Stored items:
====================

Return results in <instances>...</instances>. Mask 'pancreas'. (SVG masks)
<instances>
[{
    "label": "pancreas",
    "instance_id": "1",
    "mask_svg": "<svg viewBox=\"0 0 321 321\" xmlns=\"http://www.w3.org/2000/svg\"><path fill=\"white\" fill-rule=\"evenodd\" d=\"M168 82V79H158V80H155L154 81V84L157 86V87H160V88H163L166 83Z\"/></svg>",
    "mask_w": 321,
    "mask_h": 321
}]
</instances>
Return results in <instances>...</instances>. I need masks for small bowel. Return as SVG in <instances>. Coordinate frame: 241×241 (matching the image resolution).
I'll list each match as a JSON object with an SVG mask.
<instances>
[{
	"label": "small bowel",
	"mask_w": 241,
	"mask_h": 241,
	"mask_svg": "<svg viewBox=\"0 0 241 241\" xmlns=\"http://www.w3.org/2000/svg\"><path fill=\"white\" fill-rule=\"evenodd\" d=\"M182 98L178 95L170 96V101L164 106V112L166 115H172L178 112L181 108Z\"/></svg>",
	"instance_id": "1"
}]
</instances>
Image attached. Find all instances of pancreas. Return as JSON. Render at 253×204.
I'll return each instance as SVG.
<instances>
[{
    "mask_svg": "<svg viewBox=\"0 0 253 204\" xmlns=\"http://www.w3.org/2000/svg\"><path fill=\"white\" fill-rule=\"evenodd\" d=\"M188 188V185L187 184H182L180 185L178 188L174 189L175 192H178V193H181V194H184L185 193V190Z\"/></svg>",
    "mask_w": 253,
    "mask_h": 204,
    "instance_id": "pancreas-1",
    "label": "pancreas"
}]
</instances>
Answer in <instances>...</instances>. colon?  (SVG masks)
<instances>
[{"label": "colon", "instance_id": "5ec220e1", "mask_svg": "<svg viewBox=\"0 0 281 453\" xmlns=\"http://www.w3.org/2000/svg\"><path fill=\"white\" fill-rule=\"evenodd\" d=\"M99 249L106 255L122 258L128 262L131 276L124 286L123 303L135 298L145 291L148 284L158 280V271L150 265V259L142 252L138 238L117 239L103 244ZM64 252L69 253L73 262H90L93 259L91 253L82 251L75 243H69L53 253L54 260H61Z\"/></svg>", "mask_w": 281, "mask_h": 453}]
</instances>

====================

» EXERCISE DESCRIPTION: Print the records again in their entirety, character for character.

» RESULT OF THE EXERCISE:
Return results in <instances>...</instances>. Mask 'pancreas'. (SVG masks)
<instances>
[{
    "label": "pancreas",
    "instance_id": "1",
    "mask_svg": "<svg viewBox=\"0 0 321 321\" xmlns=\"http://www.w3.org/2000/svg\"><path fill=\"white\" fill-rule=\"evenodd\" d=\"M168 82V79H158V80H155L154 81V84L157 86V87H160V88H163L166 83Z\"/></svg>",
    "mask_w": 321,
    "mask_h": 321
}]
</instances>
Return results in <instances>...</instances>. I need masks for small bowel. Return as SVG in <instances>. Coordinate frame: 241×241 (matching the image resolution).
I'll list each match as a JSON object with an SVG mask.
<instances>
[{
	"label": "small bowel",
	"mask_w": 241,
	"mask_h": 241,
	"mask_svg": "<svg viewBox=\"0 0 241 241\" xmlns=\"http://www.w3.org/2000/svg\"><path fill=\"white\" fill-rule=\"evenodd\" d=\"M182 98L178 95L170 96V101L164 106V112L166 115H172L178 112L181 108Z\"/></svg>",
	"instance_id": "1"
}]
</instances>
Image attached. Find all instances of pancreas. Return as JSON. Render at 253×204.
I'll return each instance as SVG.
<instances>
[{
    "mask_svg": "<svg viewBox=\"0 0 253 204\" xmlns=\"http://www.w3.org/2000/svg\"><path fill=\"white\" fill-rule=\"evenodd\" d=\"M188 188V185L187 184H182L180 185L178 188L174 189L175 192H178V193H181V194H184L185 193V190Z\"/></svg>",
    "mask_w": 253,
    "mask_h": 204,
    "instance_id": "pancreas-1",
    "label": "pancreas"
}]
</instances>
Answer in <instances>...</instances>. colon?  (SVG masks)
<instances>
[{"label": "colon", "instance_id": "5ec220e1", "mask_svg": "<svg viewBox=\"0 0 281 453\" xmlns=\"http://www.w3.org/2000/svg\"><path fill=\"white\" fill-rule=\"evenodd\" d=\"M99 249L106 255L122 258L128 262L131 276L124 286L123 303L135 298L145 291L148 284L158 280V271L150 265V259L142 252L138 238L117 239L103 244ZM64 252L69 253L73 262H90L93 259L91 253L82 251L75 243H69L53 253L54 260H61Z\"/></svg>", "mask_w": 281, "mask_h": 453}]
</instances>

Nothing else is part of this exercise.